= Edward Gerstenfeld =

Polish chess player (1915–1943)

Edward (Eduard) Issakovich Gerstenfeld (January 1915 in Lemberg - December 1943 (?) in Rostov-on-Don, USSR) was a Polish chess master.

== Life ==
Born into a Jewish family in Lviv, Galicia (then Austria-Hungary), he came 3rd, behind Henryk Friedman and Izaak Schächter, in the Lviv City championships in 1933. He came 3rd at Lviv 1933 (LKSz, Oskar Piotrowski won), 7th in the Lviv City-ch, and came first in the Lviv City-ch in 1935.

In the period between 1935 and 1939, he lived in Łódź. In 1935, Gerstenfeld shared 4th with Jakub Kolski, behind Izaak Appel and Achilles Frydman, in Łódź (quadrangular). He tied for 2nd-5th with A. Frydman, Schächter and Abram Szpiro in Łódź (pre-Olympic tournament, Friedman won), and took 15th in Warsaw (the 3rd Polish Chess Championship, Savielly Tartakower won). In 1936, he played a match against Szpiro in Łódź, shared 2nd with Schächter, behind Szpiro, at Częstochowa (POL-ch elim.), and tied for 2nd with Appel, behind A. Frydman, in Łódź (ŁTZGSz). In 1936/37, he shared 1st with Paulin Frydman and Appel in Łódź. In 1937, he took 5th in the Łódź City-ch, and tied for 9-10th in Jurata (the 4th POL-ch; Tartakower won). In 1938, he took 6th in Łódź (Vasja Pirc won).

In summer 1939, before World War II broke out, he returned to Lviv. According to the secret agreement between the Soviet Union and Nazi Germany (Ribbentrop-Molotov Pact), Lviv was captured by the Soviets, and then incorporated to the Ukrainian SSR in Autumn 1939 (the German–Soviet Treaty of Friendship, Cooperation and Demarcation).

In March 1940, he took 4th in Lviv (Western Ukrainian championship, Abram Khavin won). In 1940, he tied for 16-17th in Kiev (the 12th Ukrainian Chess Championship, Isaac Boleslavsky won). In August 1940, he won in Lviv, followed by Appel, Friedman and Schächter. In 1940, he shared 1st with Mark Stolberg in Kiev (USSR-ch semi-final). In September–October 1940, Gerstenfeld took 17th in Moscow (the 12th USSR Chess Championship).

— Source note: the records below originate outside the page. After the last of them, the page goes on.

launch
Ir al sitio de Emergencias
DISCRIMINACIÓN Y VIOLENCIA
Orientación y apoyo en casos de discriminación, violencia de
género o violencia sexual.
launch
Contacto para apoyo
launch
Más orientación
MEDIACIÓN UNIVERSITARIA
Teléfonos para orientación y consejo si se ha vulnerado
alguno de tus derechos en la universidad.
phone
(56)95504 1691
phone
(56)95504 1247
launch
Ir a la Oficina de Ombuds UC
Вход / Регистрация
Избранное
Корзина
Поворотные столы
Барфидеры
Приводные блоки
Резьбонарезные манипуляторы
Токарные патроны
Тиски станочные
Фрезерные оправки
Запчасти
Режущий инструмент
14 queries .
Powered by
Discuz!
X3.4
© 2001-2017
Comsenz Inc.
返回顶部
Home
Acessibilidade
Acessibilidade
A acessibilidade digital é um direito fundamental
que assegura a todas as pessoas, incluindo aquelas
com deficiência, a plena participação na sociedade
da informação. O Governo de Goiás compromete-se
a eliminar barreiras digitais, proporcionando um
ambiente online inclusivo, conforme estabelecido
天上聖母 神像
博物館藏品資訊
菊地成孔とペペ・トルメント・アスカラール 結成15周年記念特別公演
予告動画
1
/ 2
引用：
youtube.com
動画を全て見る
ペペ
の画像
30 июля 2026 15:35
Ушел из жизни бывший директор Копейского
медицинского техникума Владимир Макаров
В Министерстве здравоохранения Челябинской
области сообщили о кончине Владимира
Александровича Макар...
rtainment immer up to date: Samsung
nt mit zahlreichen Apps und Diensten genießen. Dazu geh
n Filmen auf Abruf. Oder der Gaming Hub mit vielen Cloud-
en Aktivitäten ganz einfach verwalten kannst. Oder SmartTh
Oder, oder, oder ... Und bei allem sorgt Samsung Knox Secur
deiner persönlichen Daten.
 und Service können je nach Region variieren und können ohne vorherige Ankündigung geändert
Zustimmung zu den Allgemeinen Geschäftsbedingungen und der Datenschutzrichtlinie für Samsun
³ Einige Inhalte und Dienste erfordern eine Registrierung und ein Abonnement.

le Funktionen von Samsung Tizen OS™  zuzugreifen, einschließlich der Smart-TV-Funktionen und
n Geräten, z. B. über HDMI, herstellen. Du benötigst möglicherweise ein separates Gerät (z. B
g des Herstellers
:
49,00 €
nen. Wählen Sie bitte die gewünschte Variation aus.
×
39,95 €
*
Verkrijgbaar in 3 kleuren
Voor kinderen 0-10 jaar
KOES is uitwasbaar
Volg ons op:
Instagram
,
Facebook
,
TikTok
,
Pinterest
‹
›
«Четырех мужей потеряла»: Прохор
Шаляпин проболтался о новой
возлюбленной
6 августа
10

The event was won by Andor Lilienthal and Igor Bondarevsky. In January/February 1941, he won ahead of Appel, Friedman, Emanuel Rubinstein and Schächter, in the Lviv City championships. In June 1941, he was at 3rd place in Rostov-on-Don (the 13th USSR-ch semi-final), when Operation Barbarossa, the German attack on the Soviet Union, interrupted the event.

The exact cause of his death remained unclear. According to one source, he became a victim of Nazi atrocities in Autumn 1942 (the Lemberg Ghetto or the Belzec extermination camp), but to others, he was shot by Nazis during the mass killing of Jewish people in Rostov-on-Don, Russia, in December 1943. Rostov-on-Don was liberated by the Soviet Army on 14 February 1943.